| Exercise details |
The reply should repeat all of the data word for word, with no pictures.
Material supplied below:
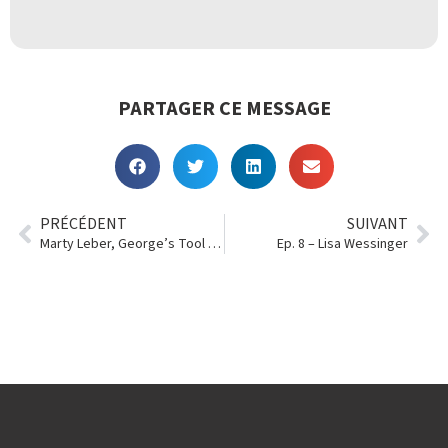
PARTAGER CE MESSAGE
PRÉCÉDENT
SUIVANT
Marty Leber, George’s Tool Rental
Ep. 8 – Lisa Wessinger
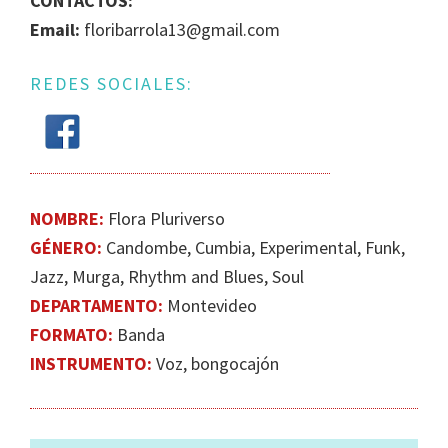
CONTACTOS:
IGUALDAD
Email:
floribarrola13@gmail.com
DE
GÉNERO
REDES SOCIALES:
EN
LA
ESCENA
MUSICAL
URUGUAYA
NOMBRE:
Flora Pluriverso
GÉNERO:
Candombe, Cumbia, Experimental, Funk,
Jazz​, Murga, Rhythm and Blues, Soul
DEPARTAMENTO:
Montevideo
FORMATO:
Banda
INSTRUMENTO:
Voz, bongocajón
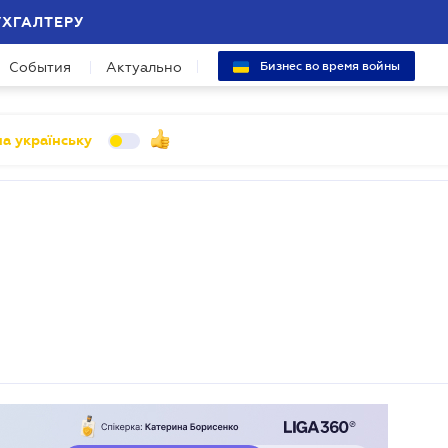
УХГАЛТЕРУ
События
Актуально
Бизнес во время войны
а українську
End of Material supplied.
| Answer for the task |
PARTAGER CE MESSAGE
PRÉCÉDENT
SUIVANT
Marty Leber, George’s Tool Rental
Ep. 8 – Lisa Wessinger
CONTACTOS:
IGUALDAD
Email:
floribarrola13@gmail.com
DE
GÉNERO
REDES SOCIALES:
EN
LA
ESCENA
MUSICAL
URUGUAYA
NOMBRE:
Flora Pluriverso
GÉNERO:
Candombe, Cumbia, Experimental, Funk,
Jazz​, Murga, Rhythm and Blues, Soul
DEPARTAMENTO:
Montevideo
FORMATO:
Banda
INSTRUMENTO:
Voz, bongocajón
УХГАЛТЕРУ
События
Актуально
Бизнес во время войны
а українську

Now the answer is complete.